- _Stored entries_

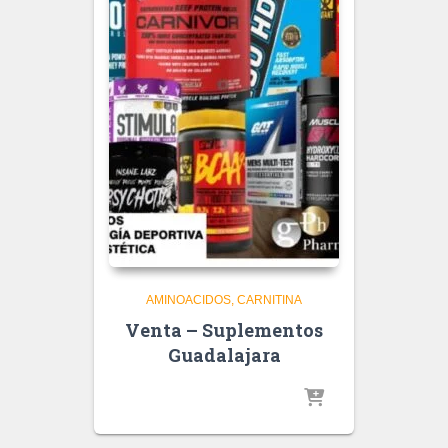
AMINOACIDOS
CARNITINA
Venta – Suplementos
Guadalajara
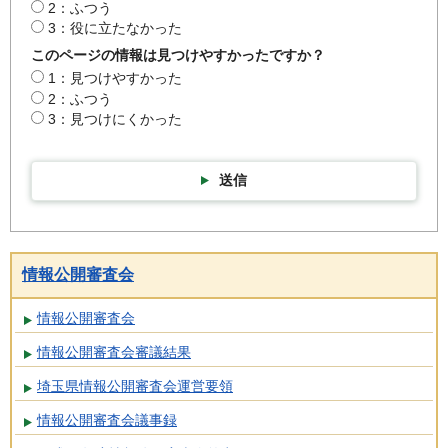
2：ふつう
3：役に立たなかった
このページの情報は見つけやすかったですか？
1：見つけやすかった
2：ふつう
3：見つけにくかった
送信
情報公開審査会
情報公開審査会
情報公開審査会審議結果
埼玉県情報公開審査会運営要領
情報公開審査会議事録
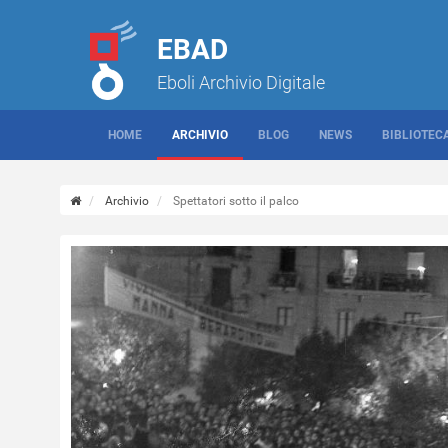
EBAD
Eboli Archivio Digitale
HOME
ARCHIVIO
BLOG
NEWS
BIBLIOTEC
Archivio
Spettatori sotto il palco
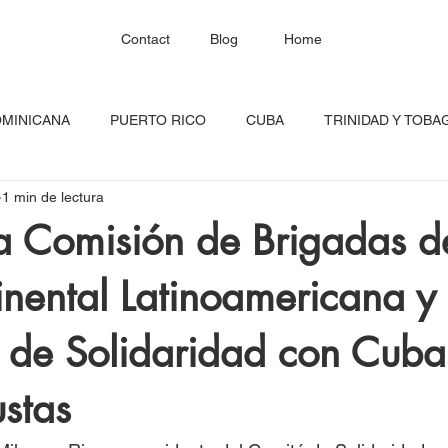
Contact
Blog
Home
OMINICANA
PUERTO RICO
CUBA
TRINIDAD Y TOBA
1 min de lectura
HAITÍ
SANTA LUCÍA
JAMAICA
BARBADOS
C
a Comisión de Brigadas d
nental Latinoamericana y
RED CONTINENTAL
MEXICO
CARICOM
Costa Ric
 de Solidaridad con Cuba 
igadas
FESTIVAL DEL CARIBE
GUADALUPE
BLOQU
stas
INOAMERIC
GRANADA
ONU
DIÁSPORA CARIBEÑA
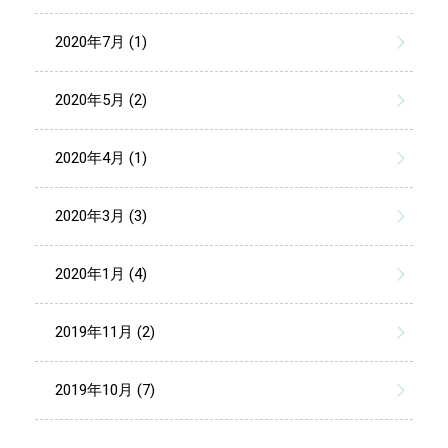
2020年7月 (1)
2020年5月 (2)
2020年4月 (1)
2020年3月 (3)
2020年1月 (4)
2019年11月 (2)
2019年10月 (7)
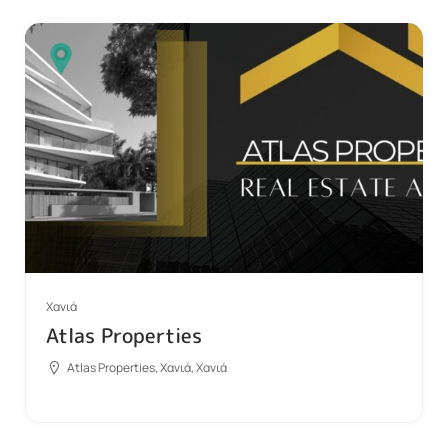
Χανιά
Atlas Properties
Atlas Properties, Χανιά, Χανιά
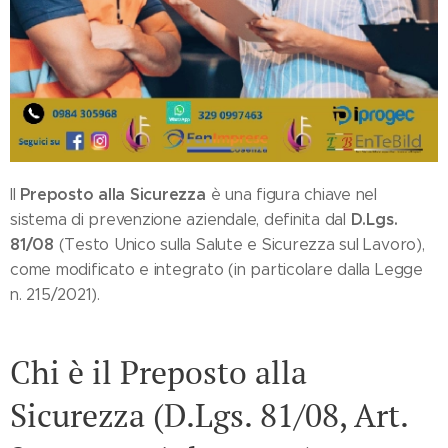
Preposto alla Sicurezza
Il
è una figura chiave nel
D.Lgs.
sistema di prevenzione aziendale, definita dal
81/08
(Testo Unico sulla Salute e Sicurezza sul Lavoro),
come modificato e integrato (in particolare dalla Legge
n. 215/2021).
Chi è il Preposto alla
Sicurezza (D.Lgs. 81/08, Art.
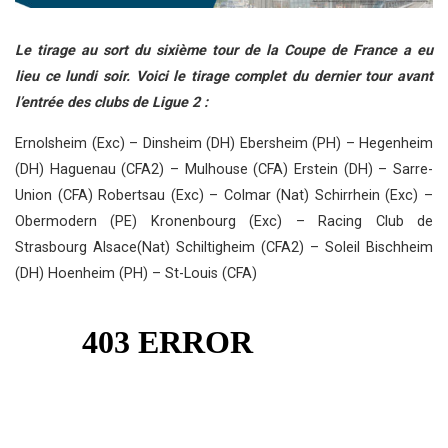
Le tirage au sort du sixième tour de la Coupe de France a eu
lieu ce lundi soir. Voici le tirage complet du dernier tour avant
l’entrée des clubs de Ligue 2 :
Ernolsheim (Exc) – Dinsheim (DH) Ebersheim (PH) – Hegenheim
(DH) Haguenau (CFA2) – Mulhouse (CFA)
Erstein (DH) – Sarre-
Union (CFA) Robertsau (Exc) – Colmar (Nat) Schirrhein (Exc) –
Obermodern (PE) Kronenbourg (Exc) – Racing Club de
Strasbourg Alsace(Nat) Schiltigheim (CFA2) – Soleil Bischheim
(DH) Hoenheim (PH) – St-Louis (CFA)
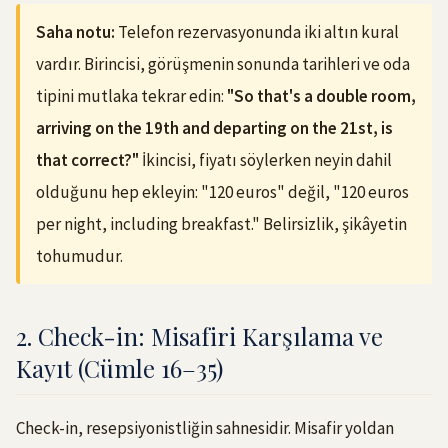
Saha notu:
Telefon rezervasyonunda iki altın kural
vardır. Birincisi, görüşmenin sonunda tarihleri ve oda
tipini mutlaka tekrar edin:
"So that's a double room,
arriving on the 19th and departing on the 21st, is
that correct?"
İkincisi, fiyatı söylerken neyin dahil
olduğunu hep ekleyin: "120 euros" değil, "120 euros
per night, including breakfast." Belirsizlik, şikâyetin
tohumudur.
2. Check-in: Misafiri Karşılama ve
Kayıt (Cümle 16–35)
Check-in, resepsiyonistliğin sahnesidir. Misafir yoldan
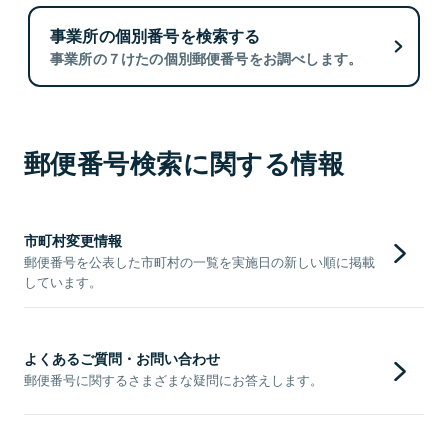
事業所の個別番号を検索する
事業所の７けたの個別郵便番号をお調べします。
郵便番号検索に関する情報
市町村変更情報
郵便番号を公表した市町村の一覧を実施日の新しい順に掲載
しています。
よくあるご質問・お問い合わせ
郵便番号に関するさまざまな疑問にお答えします。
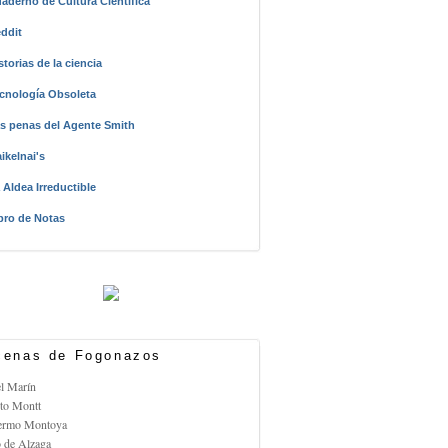
aderno de Cultura Científica
ddit
storias de la ciencia
cnología Obsoleta
s penas del Agente Smith
ikelnai's
 Aldea Irreductible
bro de Notas
enas de Fogonazos
el Marín
rto Montt
lermo Montoya
o de Alzaga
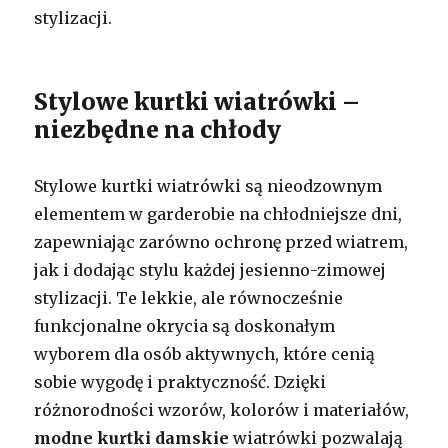
stylizacji.
Stylowe kurtki wiatrówki –
niezbędne na chłody
Stylowe kurtki wiatrówki są nieodzownym
elementem w garderobie na chłodniejsze dni,
zapewniając zarówno ochronę przed wiatrem,
jak i dodając stylu każdej jesienno-zimowej
stylizacji. Te lekkie, ale równocześnie
funkcjonalne okrycia są doskonałym
wyborem dla osób aktywnych, które cenią
sobie wygodę i praktyczność. Dzięki
różnorodności wzorów, kolorów i materiałów,
modne kurtki damskie
wiatrówki pozwalają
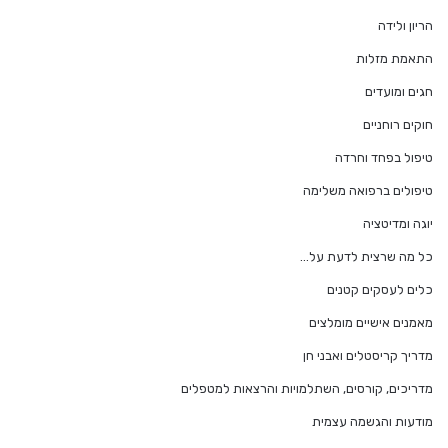
הריון ולידה
התאמת מזלות
חגים ומועדים
חוקים רוחניים
טיפול בפחד וחרדה
טיפולים ברפואה משלימה
יוגה ומדיטציה
כל מה שרצית לדעת על…
כלים לעסקים קטנים
מאמנים אישיים מומלצים
מדריך קריסטלים ואבני חן
מדריכים, קורסים, השתלמויות והרצאות למטפלים
מודעות והגשמה עצמית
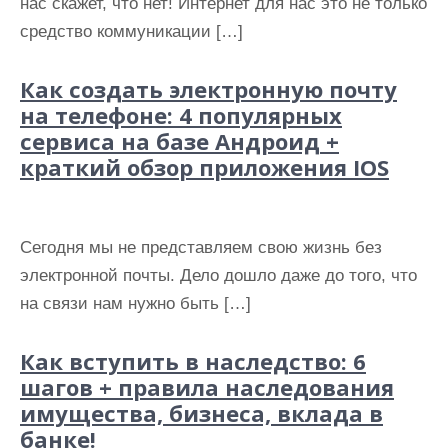
нас скажет, что нет! Интернет для нас это не только
средство коммуникации […]
Как создать электронную почту
на телефоне: 4 популярных
сервиса на базе Андроид +
краткий обзор приложения IOS
Сегодня мы не представляем свою жизнь без
электронной почты. Дело дошло даже до того, что
на связи нам нужно быть […]
Как вступить в наследство: 6
шагов + правила наследования
имущества, бизнеса, вклада в
банке!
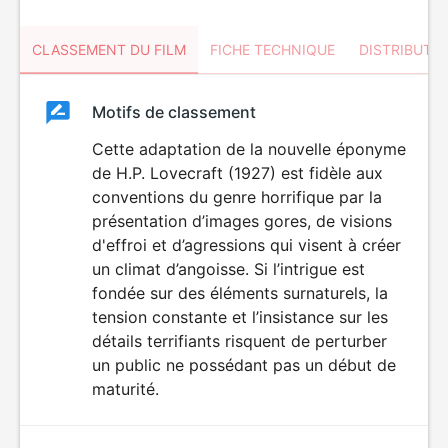
CLASSEMENT DU FILM
FICHE TECHNIQUE
DISTRIBUTE
Classement
Motifs de classement
Classement
du
Cette adaptation de la nouvelle éponyme
VIOLENCE
de H.P. Lovecraft (1927) est fidèle aux
HORREUR
film
conventions du genre horrifique par la
présentation d’images gores, de visions
d'effroi et d’agressions qui visent à créer
un climat d’angoisse. Si l’intrigue est
fondée sur des éléments surnaturels, la
tension constante et l’insistance sur les
détails terrifiants risquent de perturber
un public ne possédant pas un début de
maturité.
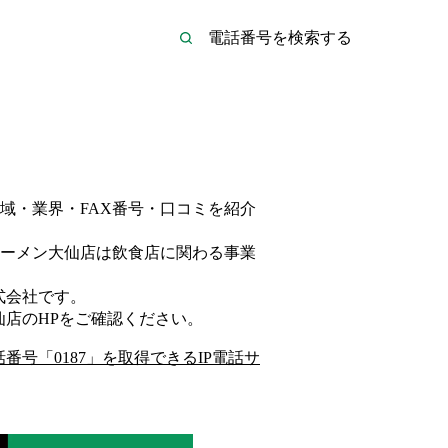
域・業界・FAX番号・口コミを紹介
ーメン大仙店は
飲食店
に関わる事業
式会社
です。
仙店
のHP
をご確認ください。
話番号「
0187
」を取得できるIP電話サ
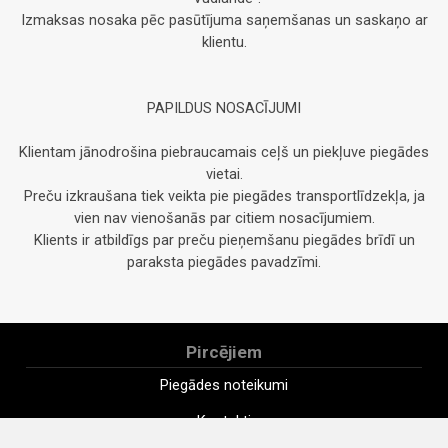
Izmaksas nosaka pēc pasūtījuma saņemšanas un saskaņo ar
klientu.
PAPILDUS NOSACĪJUMI
Klientam jānodrošina piebraucamais ceļš un piekļuve piegādes
vietai.
Preču izkraušana tiek veikta pie piegādes transportlīdzekļa, ja
vien nav vienošanās par citiem nosacījumiem.
Klients ir atbildīgs par preču pieņemšanu piegādes brīdī un
paraksta piegādes pavadzīmi.
Pircējiem
Piegādes noteikumi
Kontakti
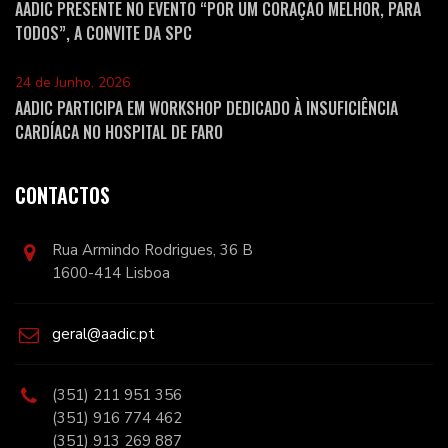
AADIC PRESENTE NO EVENTO “POR UM CORAÇÃO MELHOR, PARA
TODOS”, A CONVITE DA SPC
24 de Junho, 2026
AADIC PARTICIPA EM WORKSHOP DEDICADO À INSUFICIÊNCIA
CARDÍACA NO HOSPITAL DE FARO
CONTACTOS
Rua Armindo Rodrigues, 36 B
1600-414 Lisboa
geral@aadic.pt
(351) 211 951 356
(351) 916 774 462
(351) 913 269 887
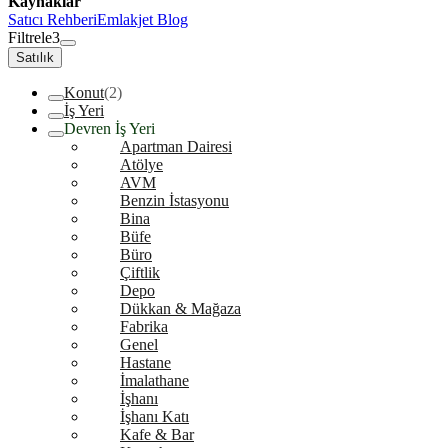
Kaynaklar
Satıcı Rehberi
Emlakjet Blog
Filtrele
3
Satılık
Konut
(2)
İş Yeri
Devren İş Yeri
Apartman Dairesi
Atölye
AVM
Benzin İstasyonu
Bina
Büfe
Büro
Çiftlik
Depo
Dükkan & Mağaza
Fabrika
Genel
Hastane
İmalathane
İşhanı
İşhanı Katı
Kafe & Bar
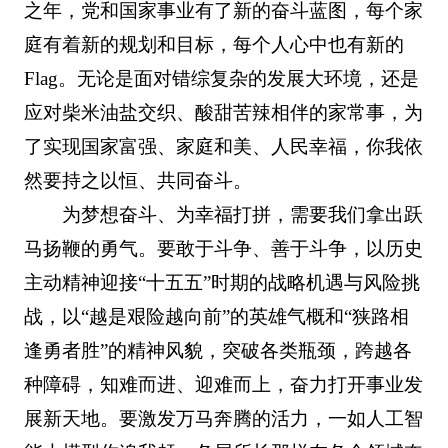
之年，党和国家事业有了新的奋斗蓝图，每个家
庭有着新的规划和目标，每个人心中也有新的
Flag。无论是面对错综复杂的发展大环境，还是
应对柴米油盐交织、酸甜苦辣相伴的家常事，为
了实现国家富强、家庭和美、人民幸福，你我依
然要持之以恒、共同奋斗。
为梦想奋斗、为幸福打拼，需要我们拿出跃
马扬鞭的勇气。要敢于斗争、善于斗争，以历史
主动精神迎接“十五五”时期的战略机遇与风险挑
战，以“越是艰险越向前”的英雄气概和“狭路相
逢勇者胜”的精神风貌，突破各类瓶颈，跨越各
种障碍，知难而进、迎难而上，奋力打开事业发
展新天地。要激发万马奔腾的活力，一如人工智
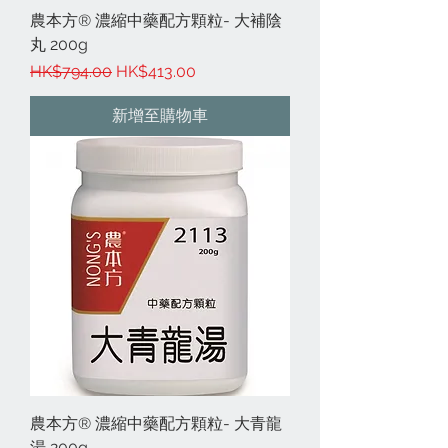
農本方® 濃縮中藥配方顆粒- 大補陰
丸 200g
一般價格
促銷價格
HK$794.00
HK$413.00
新增至購物車
農本方® 濃縮中藥配方顆粒- 大青龍
湯 200g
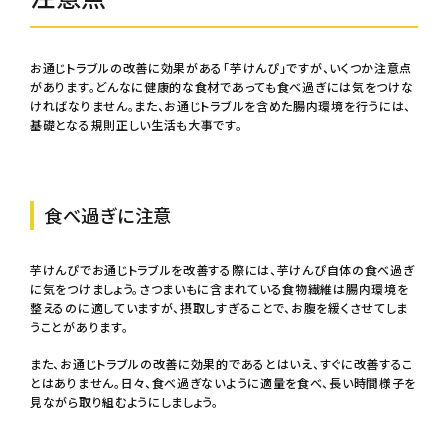
お通じトラブルの改善に効果がある「芋けんぴ」ですが、いくつか注意点
があります。どんなに健康的な食材であっても食べ過ぎには気をつけな
ければなりません。また、お通じトラブルを含めた腸内環境を行うには、
基礎となる規則正しい生活も大事です。
食べ過ぎに注意
芋けんぴでお通じトラブルを改善する際には、芋けんぴ自体の食べ過ぎ
に気をつけましょう。さつまいもに含まれている食物繊維は腸内環境を
整えるのに適していますが、摂取しすぎることで、お腹を緩くさせてしま
うことがあります。
また、お通じトラブルの改善に効果的であるとはいえ、すぐに改善するこ
とはありません。日々、食べ過ぎないように適量を食べ、長い時間様子を
見ながら取り組むようにしましょう。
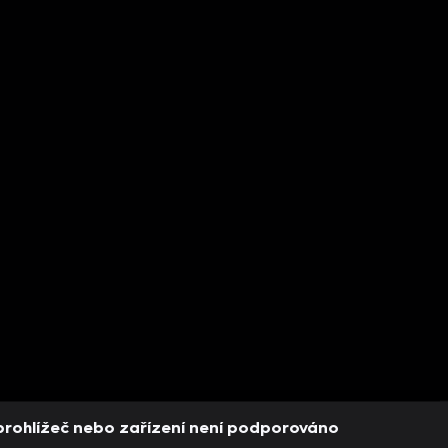
prohlížeč nebo zařízení není podporováno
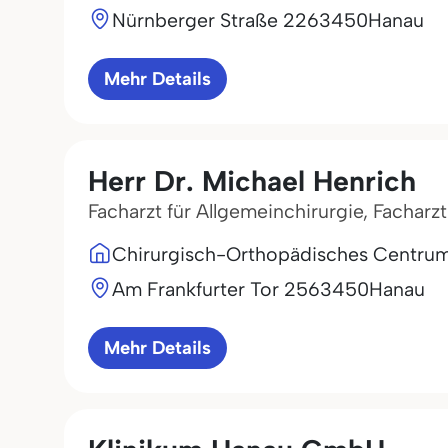
Nürnberger Straße 22
63450
Hanau
Mehr Details
Herr Dr. Michael Henrich
Facharzt für Allgemeinchirurgie, Facharz
Chirurgisch-Orthopädisches Centru
Am Frankfurter Tor 25
63450
Hanau
Mehr Details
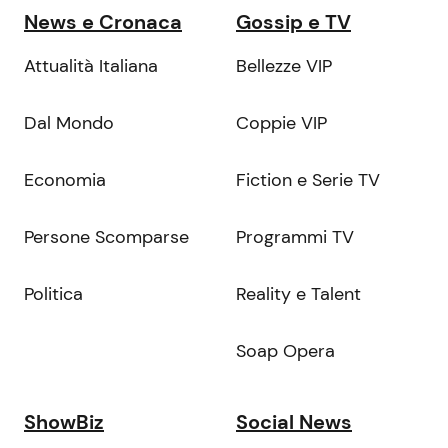
News e Cronaca
Gossip e TV
Attualità Italiana
Bellezze VIP
Dal Mondo
Coppie VIP
Economia
Fiction e Serie TV
Persone Scomparse
Programmi TV
Politica
Reality e Talent
Soap Opera
ShowBiz
Social News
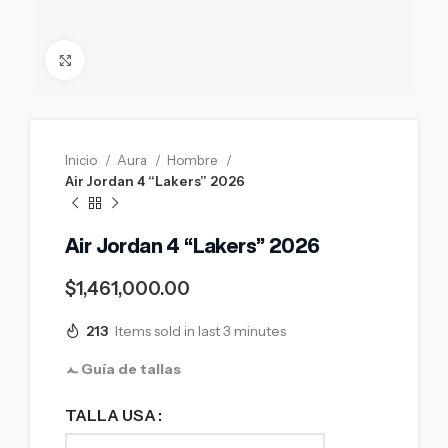
Click to enlarge
Inicio
Aura
Hombre
Air Jordan 4 “Lakers” 2026
Air Jordan 4 “Lakers” 2026
$
1,461,000.00
213
Items sold in last 3 minutes
Guía de tallas
TALLA USA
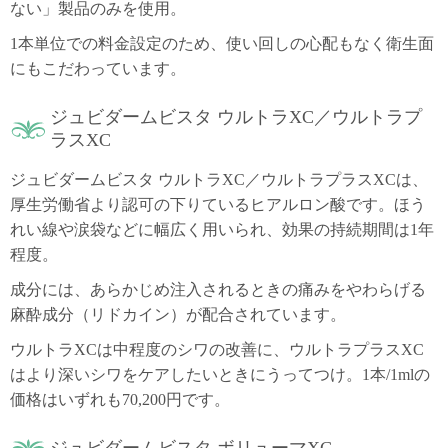
ない」製品のみを使用。
1本単位での料金設定のため、使い回しの心配もなく衛生面
にもこだわっています。
ジュビダームビスタ ウルトラXC／ウルトラプ
ラスXC
ジュビダームビスタ ウルトラXC／ウルトラプラスXCは、
厚生労働省より認可の下りているヒアルロン酸です。ほう
れい線や涙袋などに幅広く用いられ、効果の持続期間は1年
程度。
成分には、あらかじめ注入されるときの痛みをやわらげる
麻酔成分（リドカイン）が配合されています。
ウルトラXCは中程度のシワの改善に、ウルトラプラスXC
はより深いシワをケアしたいときにうってつけ。1本/1mlの
価格はいずれも70,200円です。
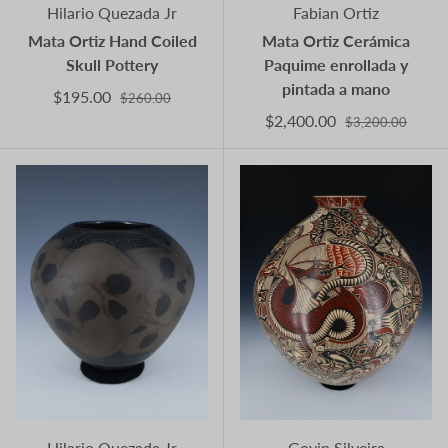
Hilario Quezada Jr
Fabian Ortiz
Mata Ortiz Hand Coiled
Mata Ortiz Cerámica
Skull Pottery
Paquime enrollada y
pintada a mano
$195.00
$260.00
$2,400.00
$3,200.00
Hilario Quezada Jr
Goyin Silveira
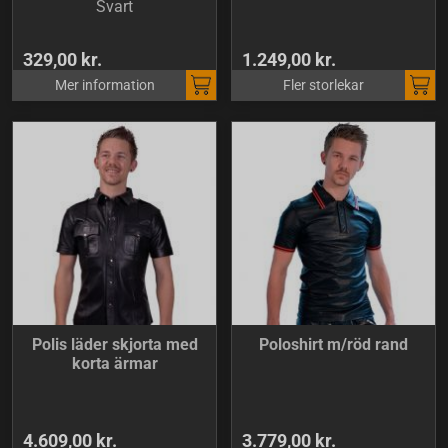
Svart
329,00 kr.
1.249,00 kr.
Mer information
Fler storlekar
Polis läder skjorta med
Poloshirt m/röd rand
korta ärmar
4.609,00 kr.
3.779,00 kr.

- _REQUIRED ACTION_
Work through the data and report how many of its lines hold the word "Χανιά", giving only the figure.

- _EXPECTED OUTPUT_
2